Assume that, if the players fail to reach an agreement, they each receive utility of 0, so that \(t_{1}=t_{2}=0\). Find the symmetric Nash bargaining solution to this game and explain how the solution depends on \(\alpha\) and \(\beta\).
Assume that \(\alpha\) and \(\beta\) measure risk aversion among the players. What can you conclude about the outcome of bargaining in the case of one risk neutral (e.g., \(\alpha=1\)) and one risk averse agent (e.g., \(\beta<1\)) ?
Assume instead that \(\alpha=\beta\) and that player 2 now has some positive payoff, \(a\), regardless of the value of \(x\). In other words, \(t_{2}=a\), while \(t_{1}\) is still 0. What is the bargaining solution in this game? Briefly explain how it depends on the value of \(a\).
Suppose player 1 is a hospital and player 2 is a private insurer. The “players” are bargaining over the division of a surplus normalized to size 1 (e.g., revenue from patients). Interpret \(\alpha\), \(\beta\), and \(a\) in this context. Give one example of a real-life factor that might increase the hospital’s outside option, and explain how it would affect the negotiated division.
Empirical Questions
Let’s study how our assessment of hospital markets and competitiveness changes depending on our definition of a market. For these questions, we’re going to work with the hospital data available on our OneDrive folder. I created this dataset from the Hospital Cost Report Information System (HCRIS) and the Hospital Service Area Files. In these data, markets are defined in 3 ways: zip code, HRR, and my own “market” calculation using something called a “community detection” algorithm. Throughout this homework, I’ll define the market share of hospital \(i\) in market \(m\) at year \(t\) as: \(s_{imt} = \frac{q_{imt}}{\sum_{j} q_{jmt}}\), where \(q\) denotes discharges.

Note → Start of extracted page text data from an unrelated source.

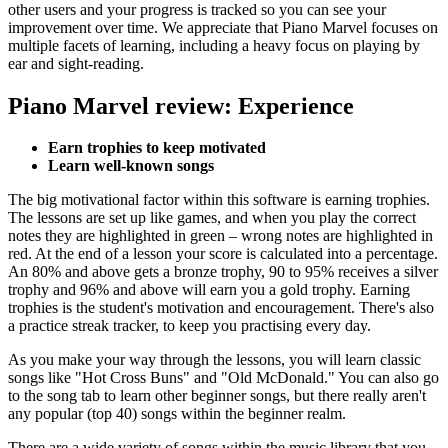
other users and your progress is tracked so you can see your
improvement over time. We appreciate that Piano Marvel focuses on
multiple facets of learning, including a heavy focus on playing by
ear and sight-reading.
Piano Marvel review: Experience
Earn trophies to keep motivated
Learn well-known songs
The big motivational factor within this software is earning trophies.
The lessons are set up like games, and when you play the correct
notes they are highlighted in green – wrong notes are highlighted in
red. At the end of a lesson your score is calculated into a percentage.
An 80% and above gets a bronze trophy, 90 to 95% receives a silver
trophy and 96% and above will earn you a gold trophy. Earning
trophies is the student's motivation and encouragement. There's also
a practice streak tracker, to keep you practising every day.
As you make your way through the lessons, you will learn classic
songs like "Hot Cross Buns" and "Old McDonald." You can also go
to the song tab to learn other beginner songs, but there really aren't
any popular (top 40) songs within the beginner realm.
There are a wide variety of songs within the music library that you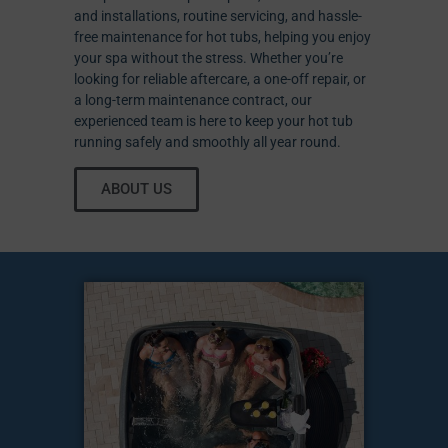
and installations, routine servicing, and hassle-
free maintenance for hot tubs, helping you enjoy
your spa without the stress. Whether you’re
looking for reliable aftercare, a one-off repair, or
a long-term maintenance contract, our
experienced team is here to keep your hot tub
running safely and smoothly all year round.
ABOUT US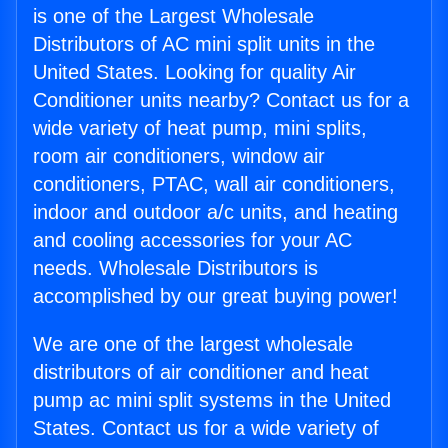
is one of the Largest Wholesale
Distributors of AC mini split units in the
United States. Looking for quality Air
Conditioner units nearby? Contact us for a
wide variety of heat pump, mini splits,
room air conditioners, window air
conditioners, PTAC, wall air conditioners,
indoor and outdoor a/c units, and heating
and cooling accessories for your AC
needs. Wholesale Distributors is
accomplished by our great buying power!
We are one of the largest wholesale
distributors of air conditioner and heat
pump ac mini split systems in the United
States. Contact us for a wide variety of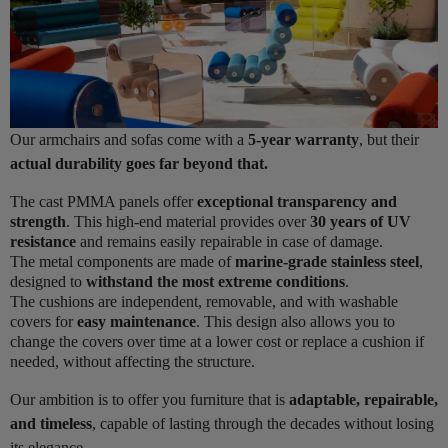
Our armchairs and sofas come with a
5-year warranty
, but their
actual durability goes far beyond that.
The cast PMMA panels offer
exceptional transparency and
strength
. This high-end material provides over
30 years of UV
resistance
and remains easily repairable in case of damage.
The metal components are made of
marine-grade stainless steel
,
designed to
withstand the most extreme conditions
.
The cushions are independent, removable, and with washable
covers for
easy maintenance
. This design also allows you to
change the covers over time at a lower cost or replace a cushion if
needed, without affecting the structure.
Our ambition is to offer you furniture that is
adaptable, repairable,
and timeless
, capable of lasting through the decades without losing
its elegance.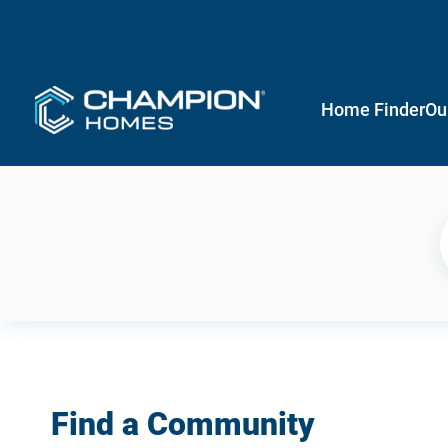
Home Finder
Ou
Find a Community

Calculate hospital market shares using zip code as your definition of a market. Then compute the HHI for each zip code and year. Finally, provide a graph of the average HHI over time (“average” meaning a simple unweighted average of HHIs across zip codes in a given year).
Repeat part (a) using HRR as your measure of the market.
Repeat part (a) using the pre-determined “markets” based on the community detection algorithm.
Explain the differences in your results from parts (a)-(c). How does your assessment of the concentration of hospital markets change depending on the geographic definition of the market?
Recreate part (c) using the maximum market share, \(s_{mt}^{max}=\max_{i} s_{imt}\), instead of HHI. In other words, computer \(s_{mt}^{max}\), average those values across markets for each year, and plot the results. How does your assessment of the competitiveness of hospital markets change, if at all?
Now let’s think about hospital prices. To do this, we’re going to summarize some pricing data and see how prices correlate with market structure. We’ll use the same hospital data from question 4, focusing on the community detection measure of markets.
Calculate the average price for each year and show your results in a graph.
Identify markets that are monopolies or duopoloies (i.e., exactly one or two hospitals in a market-year) and those that are “competitive” (which we can define as at least 4 hospitals in a market-year). Show in a graph the count of all such markets over time.
Calculate the average price in each year among the markets in part (b). Show your results in a table or a figure. How do these average prices compare?
Repeat part (c) after first limiting to markets with between 10,000 and 50,000 total discharges per year. Briefly explain any differences in your results and why such a limit on market size (i.e., total discharges) might matter.